Sosialisasi Pelebaran Jalan Desa Pamoyanan: Warga Terdampak Minta Kepastian Kompensasi
Tasikmalaya, KabarSakti.com – Sekitar 100 warga Desa Pamoyanan, Kecamatan Kadipaten, Kabupaten Tasikmalaya yang tanah dan bangunannya terdampak rencana pelebaran jalan, mengikuti sosialisasi yang digelar di Aula Desa Pamoyanan, Kamis 18 Juni 2026. Kegiatan ini diselenggarakan oleh Badan Permusyawaratan Desa (BPD) bersama Pemerintah Desa Pamoyanan dan pihak pelaksana proyek.
Ketua BPD Desa Pamoyanan, Ustadz Imam Aang Imammultaqin, S.Pd., menjelaskan, sosialisasi ini bertujuan agar masyarakat memahami aturan dan ketentuan yang ditetapkan Pemerintah Provinsi Jawa Barat terkait pembangunan tersebut.
Menurut Imam, sejumlah warga yang tanah atau pagar bangunannya terkena dampak, terutama pengambilan lahan selebar 2 meter untuk pembangunan trotoar demi kenyamanan pejalan kaki, menyampaikan harapan agar ada penggantian atau kompensasi yang layak.
Namun, warga dan pihaknya menilai pihak pelaksana proyek terkesan saling melempar tanggung jawab, sehingga kepastian soal penggantian kerugian lahan yang tergusur belum terjawab dengan jelas.

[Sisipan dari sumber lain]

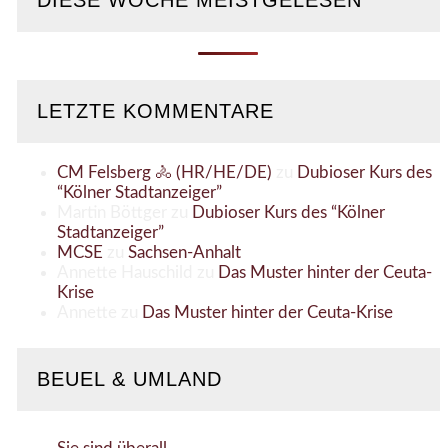
LETZTE KOMMENTARE
CM Felsberg 🚴 (HR/HE/DE)
zu
Dubioser Kurs des
“Kölner Stadtanzeiger”
Martin Böttger
zu
Dubioser Kurs des “Kölner
Stadtanzeiger”
MCSE
zu
Sachsen-Anhalt
Annette Hauschild
zu
Das Muster hinter der Ceuta-
Krise
Annette
zu
Das Muster hinter der Ceuta-Krise
BEUEL & UMLAND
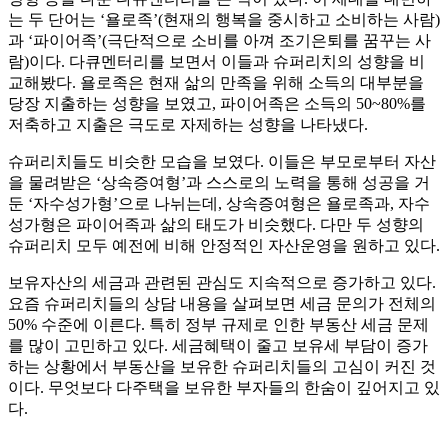
는 두 단어는 ‘욜로족’(현재의 행복을 중시하고 소비하는 사람)
과 ‘파이어족’(극단적으로 소비를 아껴 조기은퇴를 꿈꾸는 사
람)이다. 다큐멘터리를 보면서 이들과 슈퍼리치의 성향을 비
교해봤다. 욜로족은 현재 삶의 만족을 위해 소득의 대부분을
당장 지출하는 성향을 보였고, 파이어족은 소득의 50~80%를
저축하고 지출은 극도로 자제하는 성향을 나타냈다.
슈퍼리치들도 비슷한 모습을 보였다. 이들은 부모로부터 자산
을 물려받은 ‘상속증여형’과 스스로의 노력을 통해 성공을 거
둔 ‘자수성가형’으로 나뉘는데, 상속증여형은 욜로족과, 자수
성가형은 파이어족과 삶의 태도가 비슷했다. 다만 두 성향의
슈퍼리치 모두 예전에 비해 안정적인 자산운영을 원하고 있다.
보유자산의 세금과 관련된 관심도 지속적으로 증가하고 있다.
요즘 슈퍼리치들의 상담 내용을 살펴보면 세금 문의가 전체의
50% 수준에 이른다. 특히 정부 규제로 인한 부동산 세금 문제
를 많이 고민하고 있다. 세금혜택이 줄고 보유세 부담이 증가
하는 상황에서 부동산을 보유한 슈퍼리치들의 고심이 커진 것
이다. 무엇보다 다주택을 보유한 부자들의 한숨이 깊어지고 있
다.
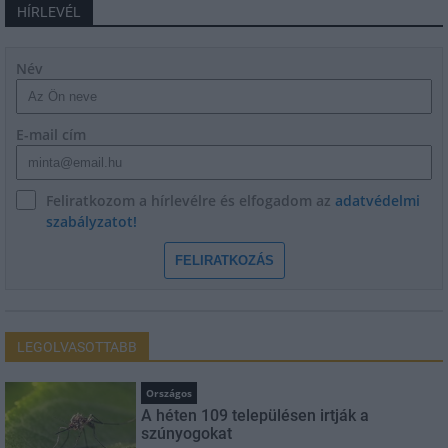
HÍRLEVÉL
Név
E-mail cím
Feliratkozom a hírlevélre és elfogadom az
adatvédelmi
szabályzatot!
FELIRATKOZÁS
LEGOLVASOTTABB
Országos
A héten 109 településen irtják a
szúnyogokat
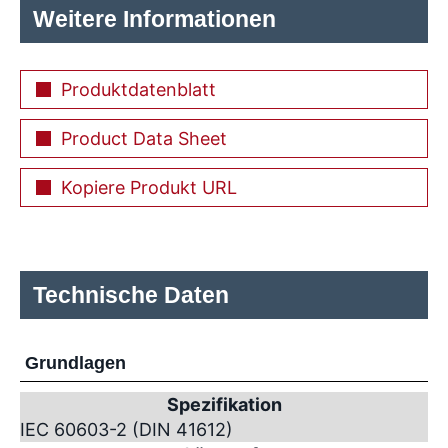
Weitere Informationen
Produktdatenblatt
Product Data Sheet
Kopiere Produkt URL
Technische Daten
Grundlagen
Spezifikation
IEC 60603-2 (DIN 41612)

Oleh karena itu, Imam meminta Pemerintah Provinsi Jawa Barat, khususnya Gubernur Dedi Mulyadi, untuk membuka ruang dialog langsung dengan warga terdampak. Pelebaran jalan ini direncanakan sepanjang sekitar 2 kilometer yang melintasi kawasan pemukiman dan tempat usaha. Hingga kini, pekerjaan pelebaran baru terlihat berjalan di beberapa titik dengan jarak yang cukup pendek.
Pewarta: Engkus Suhara KS
Editor: Abucek

Tinggalkan Balasan
Anda harus masuk untuk berkomentar.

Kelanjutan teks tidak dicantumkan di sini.